As I found out in my earlier interview, Lantmännen Unibake considers Sustainable nutrition as a one future fit way of thinking about food production. This is way I asked to interview Marika Lyly, Nutrition and Research manager for Lantmännen Unibake International. Marika has a long journey within nutrition, as she has been working in the bakery industry since 2011, and before that as a researcher.
Likewise to my previous interviews, Marika sees sustainable nutrition as an essential part in ensuring the future of the planet for next generations. ” We need to pay attention to our food system and our diet, if we want to have healthy planet and healthier people in the future. Our responsibility as a global food producer is to be part of the solution and seek ways to contribute to this matter in positive way.”
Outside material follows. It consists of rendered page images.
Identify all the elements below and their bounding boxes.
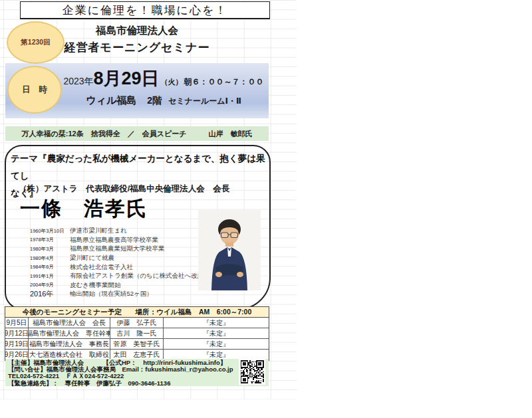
date-year: 2023年 xyxy=(63,76,93,86)
bio-row: 1978年3月福島県立福島農蚕高等学校卒業 xyxy=(30,236,210,245)
table-row: 9月19日 福島市倫理法人会 事務長 菅原 美智子氏 『未定』 xyxy=(5,339,269,350)
schedule-header: 今後のモーニングセミナー予定 場所：ウイル福島 AM 6:00～7:00 xyxy=(5,307,269,318)
flyer-page: 企業に倫理を！職場に心を！ 第1230回 福島市倫理法人会 経営者モーニングセミ… xyxy=(0,0,532,418)
speaker-photo xyxy=(198,210,261,290)
bio-row: 1980年4月梁川町にて就農 xyxy=(30,254,210,263)
schedule-speaker: 太田 左恵子氏 xyxy=(110,350,164,360)
bio-text: 皮むき機事業開始 xyxy=(70,281,120,290)
schedule-speaker: 伊藤 弘子氏 xyxy=(110,318,164,328)
bio-date: 1980年3月 xyxy=(30,246,70,253)
speaker-name: 一條 浩孝氏 xyxy=(20,195,148,223)
bio-row: 1980年3月福島県立福島農業短期大学校卒業 xyxy=(30,245,210,254)
bio-text: 福島県立福島農蚕高等学校卒業 xyxy=(70,236,158,245)
schedule-date: 9月19日 xyxy=(5,339,29,349)
schedule-role: 大七酒造株式会社 取締役 xyxy=(29,350,110,360)
venue-floor: 2階 xyxy=(147,95,162,106)
bio-row: 1960年3月10日伊達市梁川町生まれ xyxy=(30,227,210,236)
date-weekday: （火） xyxy=(161,78,183,86)
bio-date: 1980年4月 xyxy=(30,255,70,262)
bio-date: 1984年6月 xyxy=(30,264,70,270)
footer-emergency: 【緊急連絡先】： 専任幹事 伊藤弘子 090-3646-1136 xyxy=(8,380,269,387)
bio-date: 1991年1月 xyxy=(30,273,70,280)
venue-name: ウィル福島 xyxy=(86,94,136,106)
venue-line: ウィル福島2階セミナールームⅠ・Ⅱ xyxy=(60,94,267,107)
schedule-role: 福島市倫理法人会 会長 xyxy=(29,318,110,328)
schedule-topic: 『未定』 xyxy=(164,350,269,360)
upcoming-schedule-table: 今後のモーニングセミナー予定 場所：ウイル福島 AM 6:00～7:00 9月5… xyxy=(5,306,269,361)
theme-line-1: テーマ『農家だった私が機械メーカーとなるまで、抱く夢は果てし xyxy=(11,150,266,185)
schedule-topic: 『未定』 xyxy=(164,318,269,328)
session-badge: 第1230回 xyxy=(7,21,65,64)
schedule-speaker: 吉川 隆一氏 xyxy=(110,328,164,338)
schedule-speaker: 菅原 美智子氏 xyxy=(110,339,164,349)
bio-row: 1991年1月有限会社アストラ創業（のちに株式会社へ改組） xyxy=(30,272,210,281)
datetime-badge-label: 日 時 xyxy=(22,84,47,96)
venue-room: セミナールームⅠ・Ⅱ xyxy=(168,96,241,106)
bio-row: 1984年6月株式会社北信電子入社 xyxy=(30,262,210,272)
schedule-date: 9月26日 xyxy=(5,350,29,360)
member-speech-bar: 万人幸福の栞:12条 捨我得全 ／ 会員スピーチ 山岸 敏郎氏 xyxy=(5,126,269,141)
bio-text: 株式会社北信電子入社 xyxy=(70,263,133,272)
date-line: 2023年8月29日（火）朝６：００～７：００ xyxy=(60,66,267,90)
table-row: 9月12日 福島市倫理法人会 専任幹事 吉川 隆一氏 『未定』 xyxy=(5,328,269,339)
speaker-affiliation: （株）アストラ 代表取締役/福島中央倫理法人会 会長 xyxy=(19,183,265,195)
bio-date: 2016年 xyxy=(30,289,70,299)
bio-text: 輸出開始（現在実績52ヶ国） xyxy=(70,290,153,298)
session-badge-label: 第1230回 xyxy=(21,38,50,47)
date-time: 朝６：００～７：００ xyxy=(184,77,264,86)
schedule-topic: 『未定』 xyxy=(164,328,269,338)
bio-date: 1960年3月10日 xyxy=(30,228,70,235)
schedule-date: 9月5日 xyxy=(5,318,29,328)
bio-text: 福島県立福島農業短期大学校卒業 xyxy=(70,245,165,253)
bio-text: 有限会社アストラ創業（のちに株式会社へ改組） xyxy=(70,272,210,280)
qr-code-icon xyxy=(239,359,265,385)
bio-row: 2016年輸出開始（現在実績52ヶ国） xyxy=(30,290,210,299)
bio-date: 1978年3月 xyxy=(30,237,70,243)
footer-contact-block: 【主催】福島市倫理法人会 【公式HP： http://rinri-fukushi… xyxy=(5,359,269,386)
bio-row: 2004年9月皮むき機事業開始 xyxy=(30,281,210,290)
speaker-bio-list: 1960年3月10日伊達市梁川町生まれ 1978年3月福島県立福島農蚕高等学校卒… xyxy=(30,227,210,299)
bio-date: 2004年9月 xyxy=(30,282,70,288)
schedule-role: 福島市倫理法人会 事務長 xyxy=(29,339,110,349)
bio-text: 伊達市梁川町生まれ xyxy=(70,227,127,235)
table-row: 9月5日 福島市倫理法人会 会長 伊藤 弘子氏 『未定』 xyxy=(5,318,269,328)
schedule-role: 福島市倫理法人会 専任幹事 xyxy=(29,328,110,338)
banner-title: 企業に倫理を！職場に心を！ xyxy=(20,1,270,19)
schedule-date: 9月12日 xyxy=(5,328,29,338)
datetime-badge: 日 時 xyxy=(7,66,62,114)
bio-text: 梁川町にて就農 xyxy=(70,254,114,262)
date-day: 8月29日 xyxy=(94,68,160,88)
schedule-topic: 『未定』 xyxy=(164,339,269,349)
For Marika, sustainable nutrition is a term that is very much linked to planetary health. “Planetary health diet by EAT Lancet Commission is a great concept, because it highlights that every kinds of food can fit into your diet. It is more about deciding what foods are in bigger role in the diet, and what should be consumed less. It is a concept that has no black and white thinking with “good” and “bad” foods.” In addition to Planetary health diet, Marika combines sustainable nutrition to the product level, for comparing different products. Sustainable nutrition is about producing foods that are nutritious and bring nutritional and health benefits to people with smallest possible environmental impact. In this way we use our arable land and other environmental resources in a responsible way.
Sustainable nutrition gives us a tool to compare products with regard their nutrition value and environmental footprint, both within a certain food category and also across categories, to find more sustainable choices to our plate. For example, a bread low in fiber could be considered as less sustainable than a bread with wholegrains, a high fibre content and lot of vitamins and minerals. It is because the same environmental impact has been created in the field when the grain ingredients were grown there for both products, but less nutrients are left “in the fork” in the nutrient-poor bread.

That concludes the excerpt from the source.